* [Work to complete] Every line with the word "Image" in it should be extracted from the data that follows.

* [Study material]
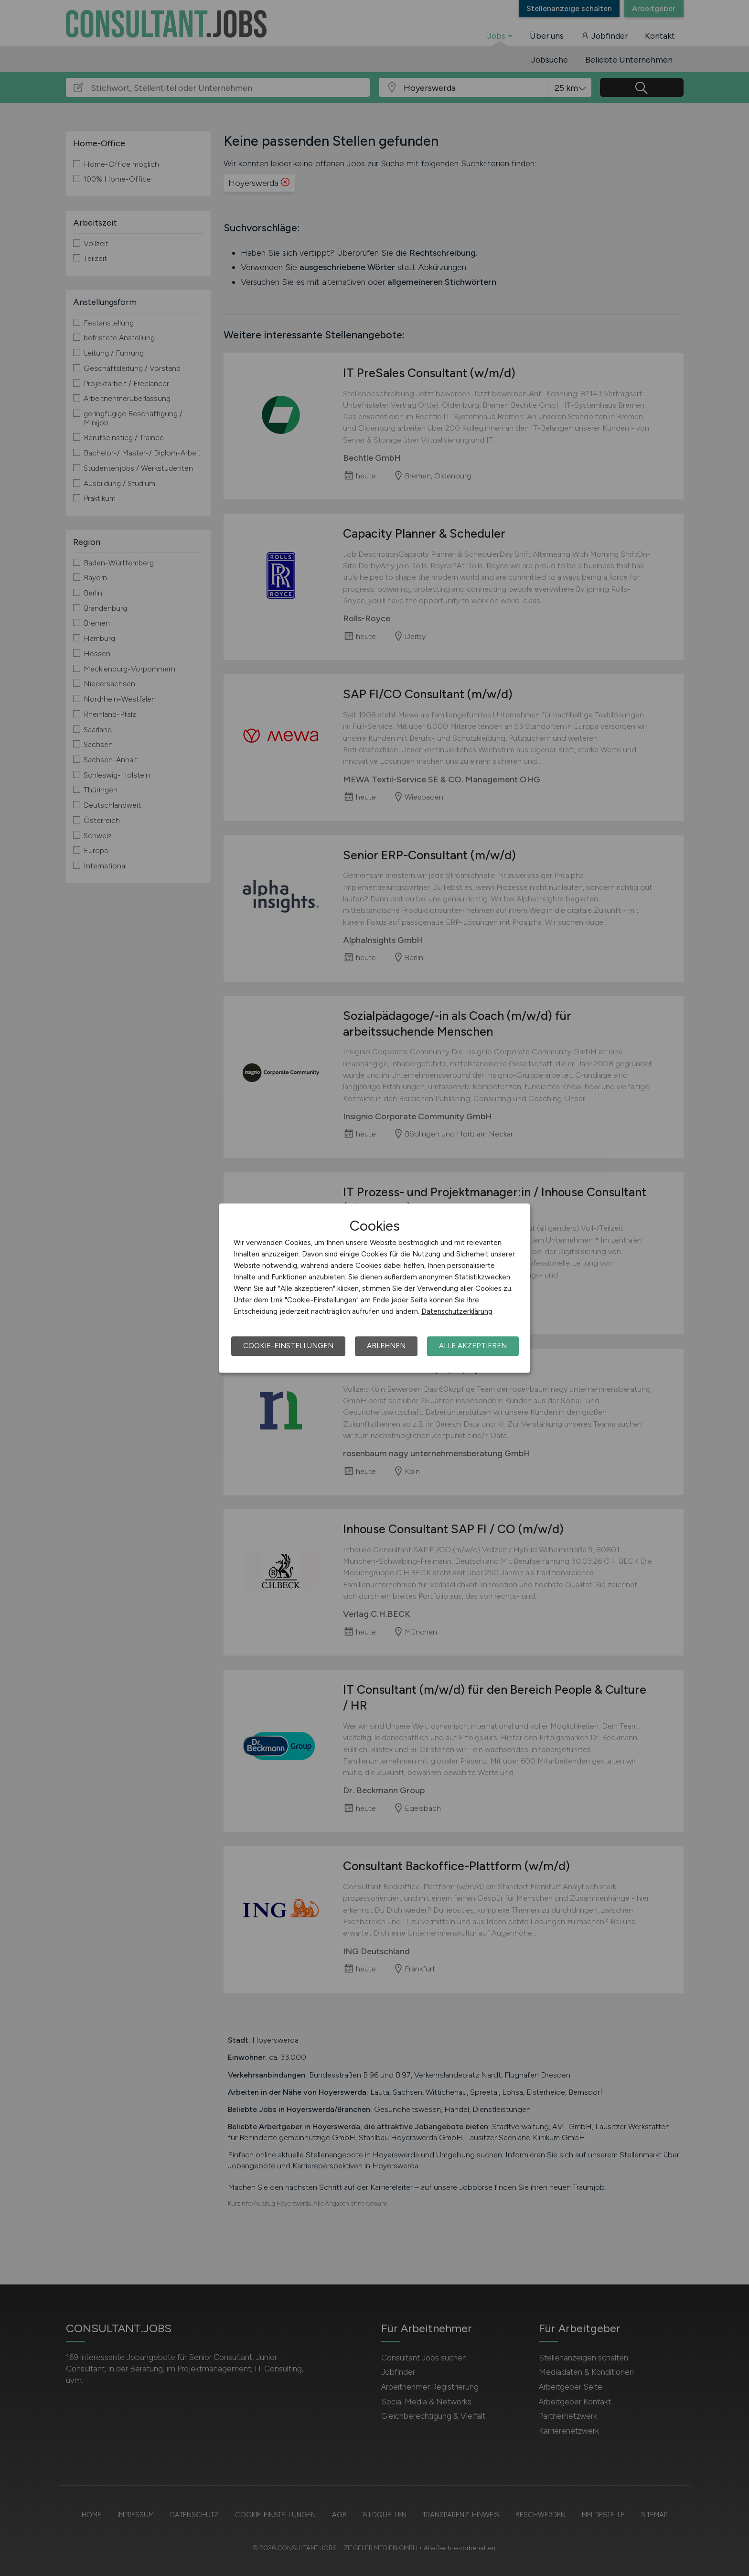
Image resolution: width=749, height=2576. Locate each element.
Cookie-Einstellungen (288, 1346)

---

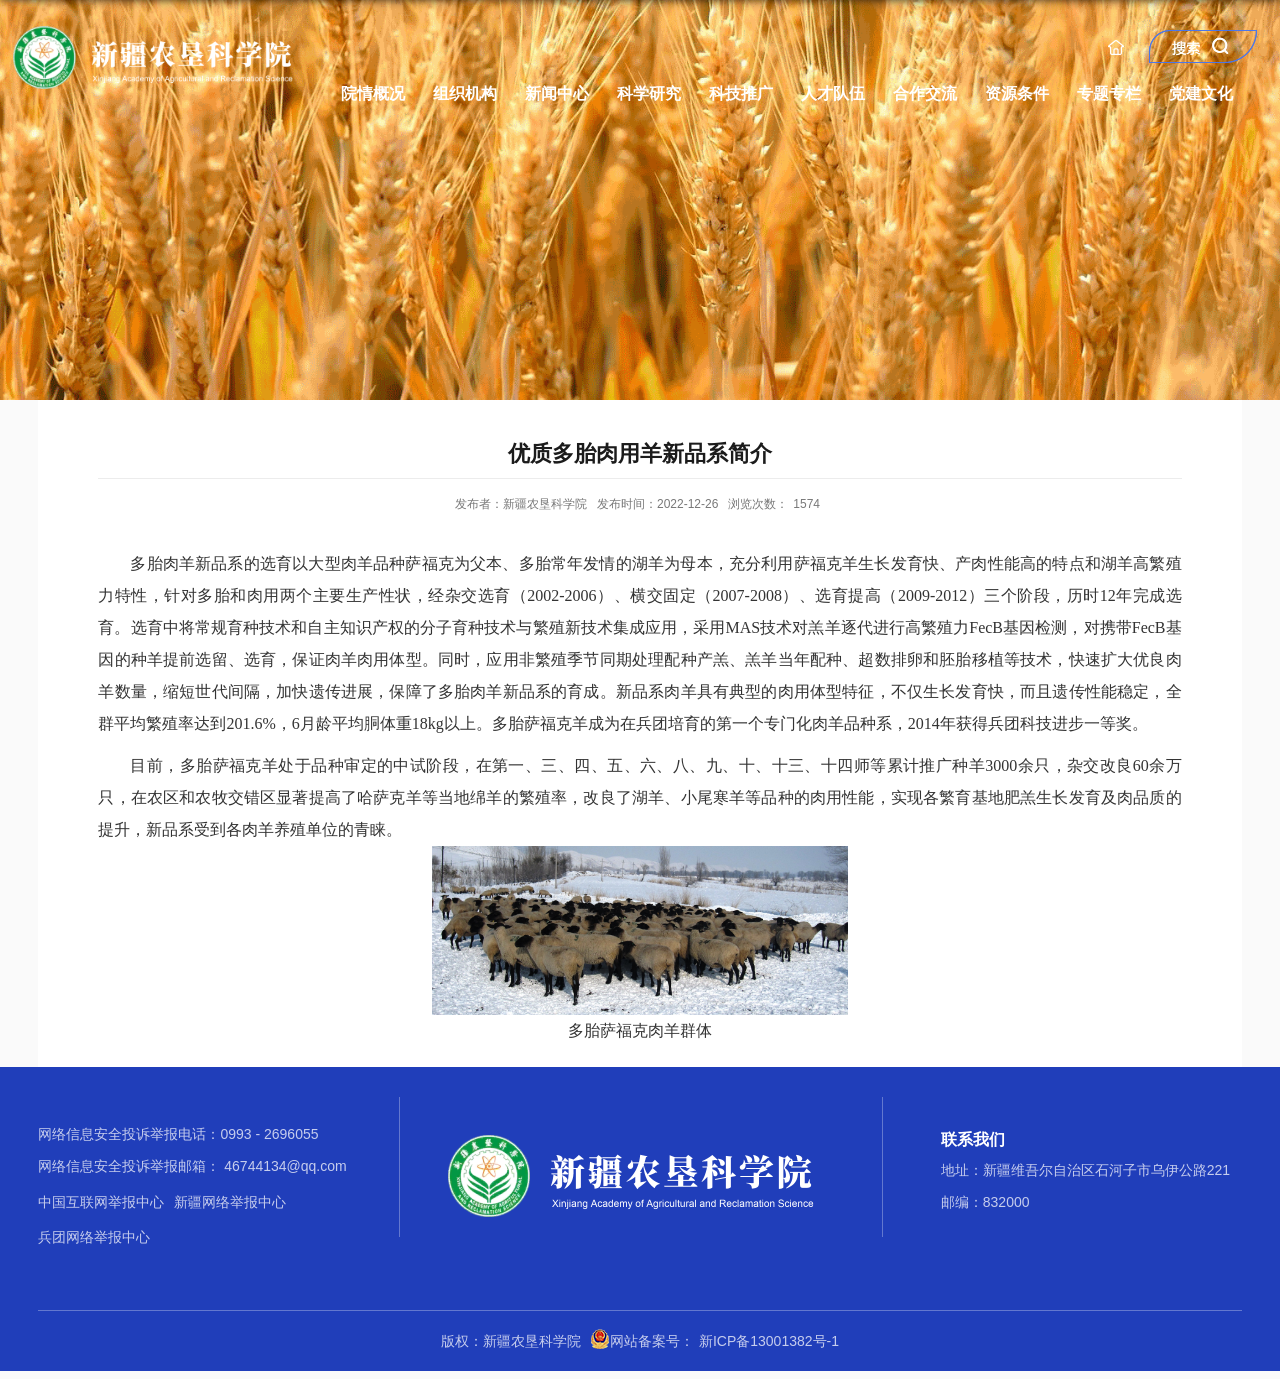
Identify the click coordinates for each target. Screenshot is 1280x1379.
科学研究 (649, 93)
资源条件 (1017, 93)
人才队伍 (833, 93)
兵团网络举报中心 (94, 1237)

* * *

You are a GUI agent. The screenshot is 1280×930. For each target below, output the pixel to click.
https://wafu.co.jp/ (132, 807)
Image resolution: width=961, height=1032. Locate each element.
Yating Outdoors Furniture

* [Reply]
Image resolution: width=749, height=2576. Locate each element.
Image resolution: width=961, height=1032. Locate each element.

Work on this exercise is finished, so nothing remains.